The calling of the Middle East peace conference for Wednesday in Madrid has already changed facts. That does not, however, insure that it will succeed.
In Israel, public opinion polls rallied in favor of Israel's attendance. This suggests that opinion could move in still more conciliatory directions if ever given any reason to believe Arabs were moving similarly. As a result, Prime Minister Yitzhak Shamir, Israel's most intransigent politician, claimed for himself the delegation leadership, despite the conference call for foreign ministers. Israel's more flexible foreign minister, David Levy, was humiliated and left to sulk. He, in turn, was thinking serously of challenging Mr. Shamir for leadership of the Likud Party.

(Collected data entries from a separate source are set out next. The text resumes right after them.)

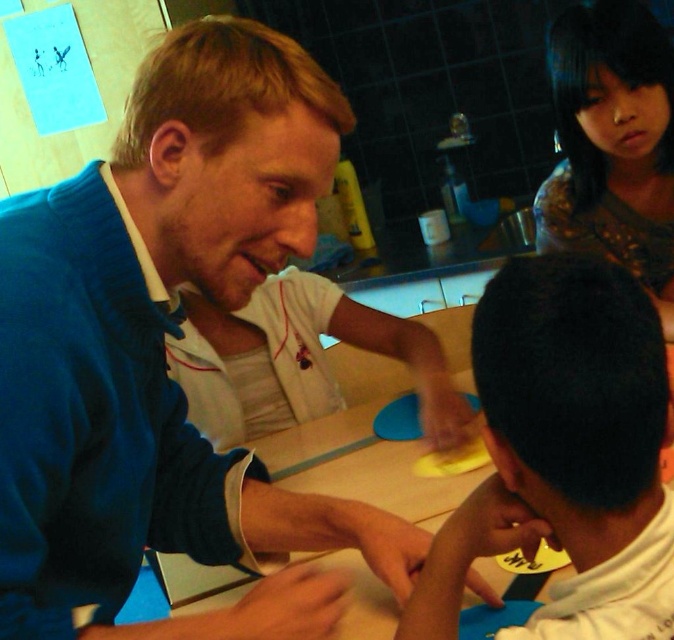 You are organizing a classroom and need to place a large poster on the wall. The poster requires a hook that can support heavy items. Which object between the blue fleece jacket at upper left and the wooden table at center would you consider to determine the best location for the hook?

The wooden table at center is larger than the blue fleece jacket at upper left, so the hook should be placed near the wooden table at center as it likely has more space and stability for the heavy poster.

You are a person who needs to place a 50 cm long object between the matte brown hair at upper right and the wooden table at center. Is there enough space?

The distance between the matte brown hair at upper right and the wooden table at center is 63.56 centimeters. Since the object is 50 cm long, there is enough space to place it between them.

You are standing in the room and want to locate the blue fleece jacket at upper left. According to the coordinates provided, where should you look to find it?

The blue fleece jacket at upper left is located at coordinates point (162, 352). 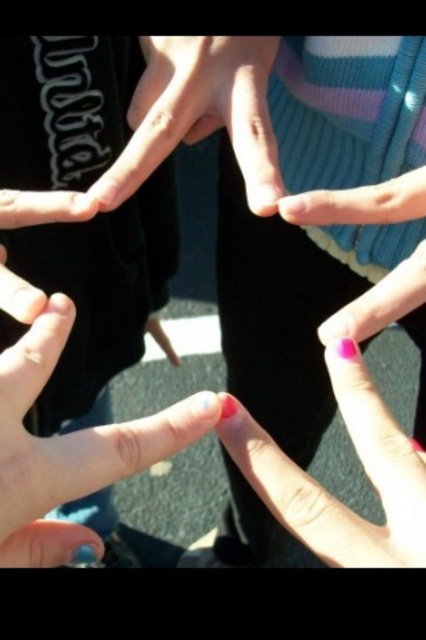 You are a photographer trying to capture the perfect shot of the hands forming a circle. The camera you are using has a focal length of 50mm. If the distance between the two points marked as point (393, 433) is critical for framing, and you know they are 10.02 inches apart, what is the angular size in degrees of this distance as seen through your camera lens?

The angular size can be calculated using the formula angular size in degrees equals the actual size divided by the focal length multiplied by 57.3. Plugging in the numbers, 10.02 inches divided by 50mm multiplied by 57.3 gives approximately 11.46 degrees. Therefore, the angular size is approximately 11.46 degrees.

You are a photographer trying to capture a close detail shot of the smooth skin hand at lower left. The camera you are using has a minimum focusing distance of 10 inches. Can you take the photo without moving the camera closer?

The distance between the smooth skin hand at lower left and the camera is 8.59 inches, which is less than the camera minimum focusing distance of 10 inches. Therefore, you cannot take the photo without moving the camera further away.

You are a photographer trying to capture the perfect shot of the interlocked hands. You notice the smooth skin hand at lower left and the smooth skin hand at center. Which hand should you focus on if you want to highlight a smaller hand in your composition?

The smooth skin hand at lower left should be focused on since it has a smaller size compared to the smooth skin hand at center, making it ideal for highlighting a smaller hand in the composition. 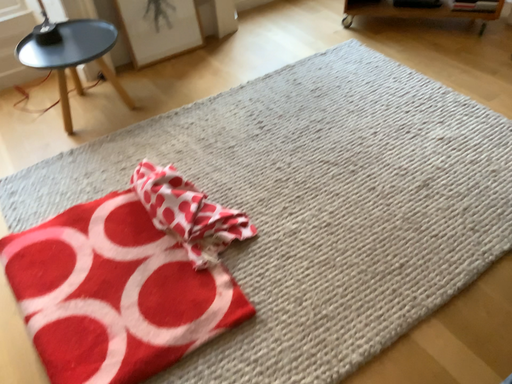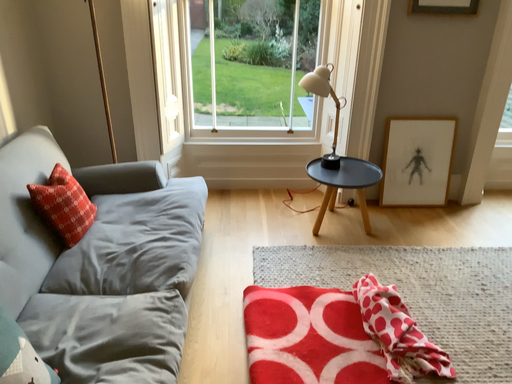 Question: How did the camera likely rotate when shooting the video?

Choices:
 (A) rotated right
 (B) rotated left

Answer: (B) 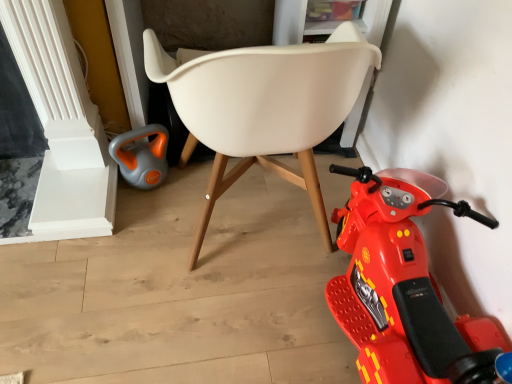 Find the location of `vacant space to the right of gray-orange plastic kettle at lower left`. vacant space to the right of gray-orange plastic kettle at lower left is located at coordinates (190, 185). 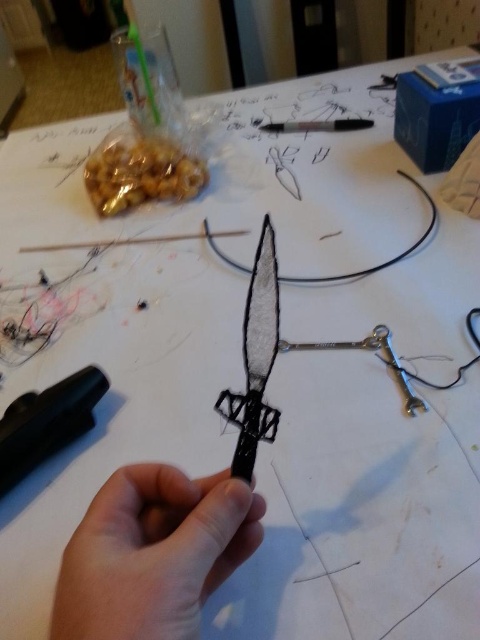 In the scene shown: You are an artist who needs to cut a piece of paper precisely. You have the metallic silver scissors at center and the black plastic pen at center on the table. Which object should you pick up first if you want to reach the scissors before the pen?

The metallic silver scissors at center is to the left of the black plastic pen at center, so you should pick up the metallic silver scissors at center first since it is closer to your left hand.

You are an artist working on a project and need to choose between the black matte knife at center and the metallic silver scissors at center. Which object is bigger?

The black matte knife at center is larger in size than the metallic silver scissors at center.

You are a craftsperson working on a project and need to place both the black matte knife at center and the metallic silver scissors at center on a shelf. If the shelf has a height limit of 10 cm, can both items fit vertically without exceeding the height restriction?

The black matte knife at center is taller than the metallic silver scissors at center. However, the description does not provide specific measurements for their heights. Without knowing the exact heights of both items, it is impossible to determine if they will fit within the 10 cm height limit on the shelf. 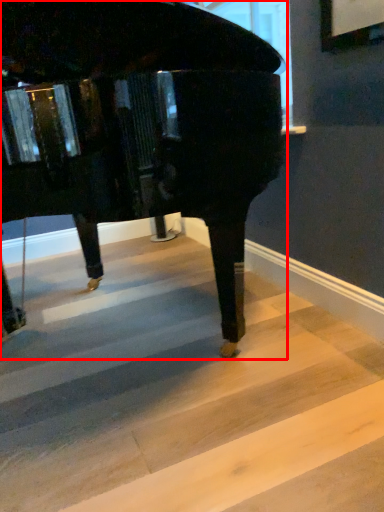 Question: Where is piano (annotated by the red box) located in relation to stairwell in the image?

Choices:
 (A) right
 (B) left

Answer: (B)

In the Arab world, parties driven asunder by hatreds and war quickly came together. Notable was the rapprochement between Saudi Arabia and the PLO. Syria, Lebanon, Jordan, Egypt, the PLO, with concurrence of Saudi Arabia and Morocco, agreed to rule out separate deals with Israel. Syria was unable, however, to obtain a pre-conference summit or a pledge to boycott regional issues until after Israel had vacated land. Syria, ostracized for supporting Iran against Iraq in the 1980s, and the PLO, condemned for supporting Iraq's seizure of Kuwait, are back in Arab good standing.